• [Exercise brief]
Restate every record word for word, without the pictures.

(The records begins)

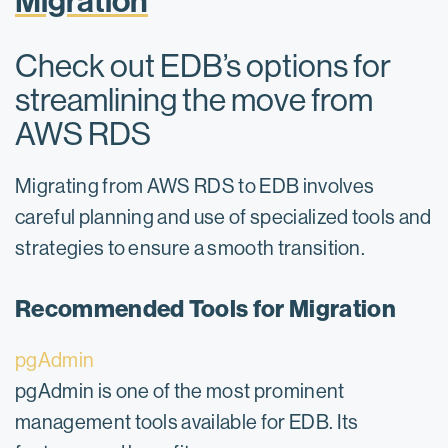
Migration
Check out EDB’s options for
streamlining the move from
AWS RDS
Migrating from AWS RDS to EDB involves
careful planning and use of specialized tools and
strategies to ensure a smooth transition.
Recommended Tools for Migration
pgAdmin
pgAdmin is one of the most prominent
management tools available for EDB. Its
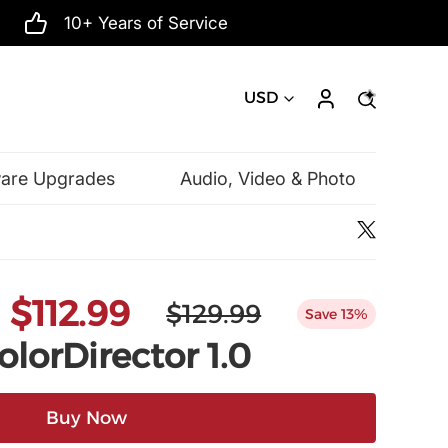
10+ Years of Service
USD
ware Upgrades
Audio, Video & Photo
Microsoft
$112.99
$129.99
Save 13%
lorDirector 1.0
Buy Now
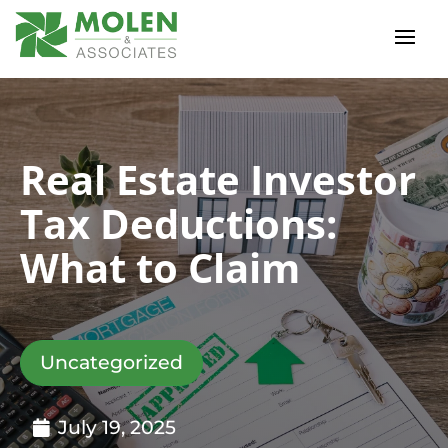
Real Estate Investor
Tax Deductions:
What to Claim
Uncategorized
July 19, 2025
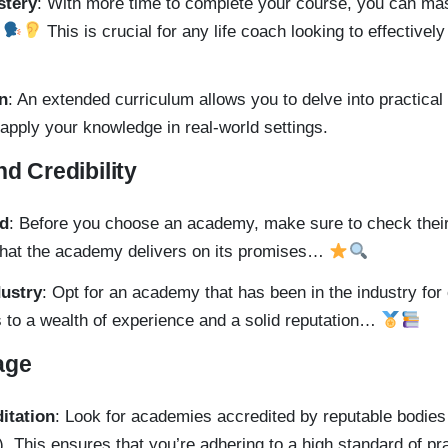
stery
: With more time to complete your course, you can ma
…
This is crucial for any life coach looking to effectively
on
: An extended curriculum allows you to delve into practical
 apply your knowledge in real-world settings.
nd Credibility
rd
: Before you choose an academy, make sure to check the
that the academy delivers on its promises…
dustry
: Opt for an academy that has been in the industry for
 to a wealth of experience and a solid reputation…
age
ditation
: Look for academies accredited by reputable bodies l
. This ensures that you’re adhering to a high standard of p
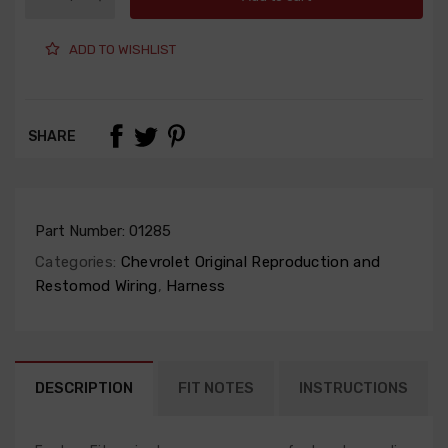
ADD TO WISHLIST
SHARE
Part Number:
01285
Categories:
Chevrolet Original Reproduction and
Restomod Wiring
,
Harness
DESCRIPTION
FIT NOTES
INSTRUCTIONS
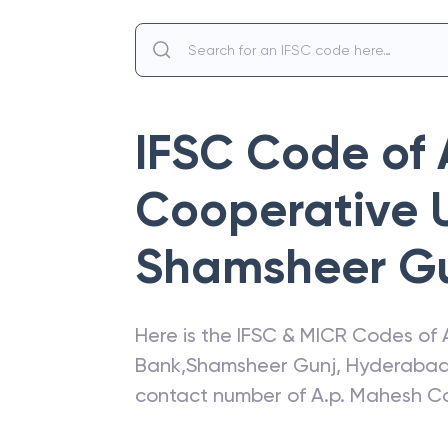
IFSC Code of
Cooperative 
Shamsheer G
Here is the IFSC & MICR Codes of
Bank
,
Shamsheer Gunj
,
Hyderaba
contact number of
A.p. Mahesh C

(The records ends)

• [Exercise output]
Migration
Check out EDB’s options for
streamlining the move from
AWS RDS
Migrating from AWS RDS to EDB involves
careful planning and use of specialized tools and
strategies to ensure a smooth transition.
Recommended Tools for Migration
pgAdmin
pgAdmin is one of the most prominent
management tools available for EDB. Its
10+ Years of Service
USD
ware Upgrades
Audio, Video & Photo
Microsoft
$112.99
$129.99
Save 13%
lorDirector 1.0
Buy Now
Real Estate Investor
Tax Deductions:
What to Claim
Uncategorized
July 19, 2025
stery
: With more time to complete your course, you can ma
…
This is crucial for any life coach looking to effectively
on
: An extended curriculum allows you to delve into practical
 apply your knowledge in real-world settings.
nd Credibility
rd
: Before you choose an academy, make sure to check the
that the academy delivers on its promises…
dustry
: Opt for an academy that has been in the industry for
 to a wealth of experience and a solid reputation…
age
ditation
: Look for academies accredited by reputable bodies l
. This ensures that you’re adhering to a high standard of p
ADD TO WISHLIST
SHARE
Part Number:
01285
Categories:
Chevrolet Original Reproduction and
Restomod Wiring
,
Harness
DESCRIPTION
FIT NOTES
INSTRUCTIONS
IFSC Code of
Cooperative 
Shamsheer G
Here is the IFSC & MICR Codes of
Bank
,
Shamsheer Gunj
,
Hyderaba
contact number of
A.p. Mahesh C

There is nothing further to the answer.